▸ YOUR ASSIGNMENT:
The line containing "Task: Click on the Wycieczka do Wrocławia" marks the end: write out exactly every line from the first line of the data below through that line, and only those.

▸ RECORDS FOR THE EXERCISE:
■ ■ ■
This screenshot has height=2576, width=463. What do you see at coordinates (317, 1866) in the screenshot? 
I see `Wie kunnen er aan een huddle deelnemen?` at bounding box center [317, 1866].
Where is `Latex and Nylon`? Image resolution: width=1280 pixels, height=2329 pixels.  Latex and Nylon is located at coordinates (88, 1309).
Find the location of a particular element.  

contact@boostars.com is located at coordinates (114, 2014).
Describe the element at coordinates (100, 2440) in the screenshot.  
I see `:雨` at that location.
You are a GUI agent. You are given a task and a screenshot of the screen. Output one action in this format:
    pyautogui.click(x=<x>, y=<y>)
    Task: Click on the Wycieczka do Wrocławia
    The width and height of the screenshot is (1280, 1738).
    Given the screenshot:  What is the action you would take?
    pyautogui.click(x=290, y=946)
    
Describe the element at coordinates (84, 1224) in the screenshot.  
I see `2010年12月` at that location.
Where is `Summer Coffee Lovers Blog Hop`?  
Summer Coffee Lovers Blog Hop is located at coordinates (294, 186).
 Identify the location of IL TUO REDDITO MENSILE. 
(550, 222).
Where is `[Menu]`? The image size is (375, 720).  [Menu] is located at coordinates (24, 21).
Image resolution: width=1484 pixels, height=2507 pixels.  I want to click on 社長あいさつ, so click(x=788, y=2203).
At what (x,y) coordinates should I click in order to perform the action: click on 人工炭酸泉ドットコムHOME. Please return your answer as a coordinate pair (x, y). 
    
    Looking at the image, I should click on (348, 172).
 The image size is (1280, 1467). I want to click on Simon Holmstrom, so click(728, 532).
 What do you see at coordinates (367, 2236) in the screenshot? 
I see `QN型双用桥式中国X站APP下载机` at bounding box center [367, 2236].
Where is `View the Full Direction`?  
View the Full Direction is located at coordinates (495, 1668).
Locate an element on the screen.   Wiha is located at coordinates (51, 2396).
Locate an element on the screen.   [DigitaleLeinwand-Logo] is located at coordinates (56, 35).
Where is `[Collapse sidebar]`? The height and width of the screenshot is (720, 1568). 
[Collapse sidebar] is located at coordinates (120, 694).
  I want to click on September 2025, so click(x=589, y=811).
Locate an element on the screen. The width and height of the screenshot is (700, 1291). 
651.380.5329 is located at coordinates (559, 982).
■ ■ ■
▸ SOLUTION TO THIS PROBLEM:
This screenshot has height=2576, width=463. What do you see at coordinates (317, 1866) in the screenshot? 
I see `Wie kunnen er aan een huddle deelnemen?` at bounding box center [317, 1866].
Where is `Latex and Nylon`? Image resolution: width=1280 pixels, height=2329 pixels.  Latex and Nylon is located at coordinates (88, 1309).
Find the location of a particular element.  

contact@boostars.com is located at coordinates (114, 2014).
Describe the element at coordinates (100, 2440) in the screenshot.  
I see `:雨` at that location.
You are a GUI agent. You are given a task and a screenshot of the screen. Output one action in this format:
    pyautogui.click(x=<x>, y=<y>)
    Task: Click on the Wycieczka do Wrocławia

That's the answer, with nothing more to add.